After locking in a time for the appointment I let him out back to do his daily duty. Several minutes later I noticed the absence of his customary scratch at the back door signaling his desire to return inside. Looking out the window, there he was, in THE SPOT. Without doubt he was savoring the moment, soaking in his surroundings. At that precise second he seemed more in tune with life than ever before.
The next morning before we headed out, we had a little talk. Seeking to reassure him, I reminded him we had been friends a long time. A little tail wag indicated full agreement. And then, off we went to get some magic pill from the vet.
An hour later I returned home with no friend at my side. The vet, after running necessary tests, determined he suffered from a terminal illness. He had to be put down. Shock. Sadness. Tears.
Just this morning I looked out the window and saw THE SPOT. Immediately I remembered the life lesson Clancy taught me. Sometimes you need to just stop and take it all in. Be thankful for what you have at that one moment. We have no guarantee of tomorrow. Life is all about today. Squeeze it dry. Suck the life out of it. Sniff the air. Enjoy the breeze. Live that moment like it might be your last.

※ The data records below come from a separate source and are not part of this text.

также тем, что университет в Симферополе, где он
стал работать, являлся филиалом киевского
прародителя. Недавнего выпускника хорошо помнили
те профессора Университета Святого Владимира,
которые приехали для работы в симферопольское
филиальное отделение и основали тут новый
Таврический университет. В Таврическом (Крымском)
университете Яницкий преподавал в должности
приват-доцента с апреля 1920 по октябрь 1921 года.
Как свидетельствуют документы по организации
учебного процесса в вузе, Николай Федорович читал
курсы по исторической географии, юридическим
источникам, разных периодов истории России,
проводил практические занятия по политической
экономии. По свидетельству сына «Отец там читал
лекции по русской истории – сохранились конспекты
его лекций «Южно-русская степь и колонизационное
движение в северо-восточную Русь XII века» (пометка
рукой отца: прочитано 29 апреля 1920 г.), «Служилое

Thank you Clancy. The lesson you taught me will always be remembered.
A touching, but very meaningful post Randy. Thank you (and Clancy) for reminding us of this very important lesson.

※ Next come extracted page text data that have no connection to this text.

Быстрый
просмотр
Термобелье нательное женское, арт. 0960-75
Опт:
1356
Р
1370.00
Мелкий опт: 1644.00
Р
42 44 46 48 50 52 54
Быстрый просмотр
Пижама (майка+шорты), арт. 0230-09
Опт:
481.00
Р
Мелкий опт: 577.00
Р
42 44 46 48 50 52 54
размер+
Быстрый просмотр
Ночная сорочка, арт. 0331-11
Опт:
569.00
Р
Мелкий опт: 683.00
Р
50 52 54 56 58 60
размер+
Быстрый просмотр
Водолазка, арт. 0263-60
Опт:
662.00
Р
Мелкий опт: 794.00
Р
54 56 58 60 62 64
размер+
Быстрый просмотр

Thanks Tim. It really does want me to live life to the fullest.
Aren’t dogs? They do live for the moment. They are grateful for life’s basics: food,water and love from us.On the day of your move, I walked Clancy around as you and others loaded the moving truck.Clancy kept looking for you. He didn’t care where he was going as long as he had you.He lived for the moment as we should everyday.
I really miss being able to have a dog!
Very touching story Pastor Randy. Each animal has a paticular way of showing us how to enjoy life. Growing up on a farm and now raising show animals with Ashley and Nicholas I see life leasons in their goats, rabbits, and pigs. Thanks for sharing!
Thanks for reading. We learn a lot from animals!
Wonderful story pastor Randy. It truly does sound like Clancy was taking it all in. God most definitely put animals in our lives as humble teachers, and I have also learned some of life’s most important lessons from them.
Thanks for your comment! I’m amazed at how much i miss havibg a dog. But right now we just can’t have one.
JB & I had such a wonderful friend & companion in our miniature Schnauzer Shelby. She shared our home and hearts for 12 years. She could be quite the scamp but so easy to forgive her mischievous nature as she snuggled up beside us on the couch & yes the bed! Her last year was one a nursing her through congestive heart failure…I never realized before that experience how deep our love for her was. When we had to make that final decision to let her go & rid her of all the suffering we cried as we held her one last time but we mourned her for weeks. I will never forget how she laid her head on my shoulder as I held her while waiting for the vet to come; it seemed she too was grieving our final goodbyes. I agree Randy our dogs do teach us lessons…maybe that’s why God has given them to us.
Thanks for sharing your story. I sure miss being able to have a dog!